Everything from the line containing "اصفهان، خیابان توحید" through the last line of the records below should be printed exactly, please, and nothing else.

Input:
====
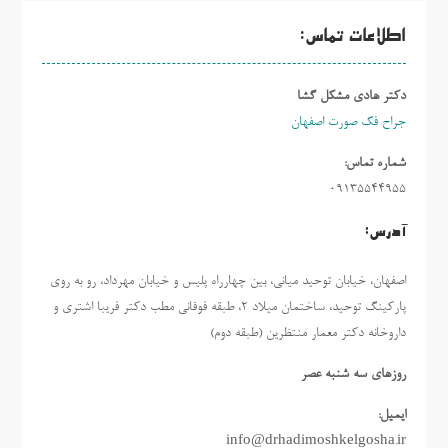
اطلاعات تماس:
دکتر هادی مشکل گشا
جراح فک صورت اصفهان
شماره تماس:
09135544955
آدرس:
اصفهان، خیابان توحید میانی، بین چهارراه پلیس و خیابان مهرداد، رو به روی
پارکینگ توحید، ساختمان میلاد ٢، طبقه فوقانی مطب دکتر فریبا اشتری و
داروخانه دکتر معمار منتظرین (طبقه دوم)
روزهاي سه شنبه عصر
ایمیل:
info@drhadimoshkelgosha.ir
====
Exercise solution:
اصفهان، خیابان توحید میانی، بین چهارراه پلیس و خیابان مهرداد، رو به روی
پارکینگ توحید، ساختمان میلاد ٢، طبقه فوقانی مطب دکتر فریبا اشتری و
داروخانه دکتر معمار منتظرین (طبقه دوم)
روزهاي سه شنبه عصر
ایمیل:
info@drhadimoshkelgosha.ir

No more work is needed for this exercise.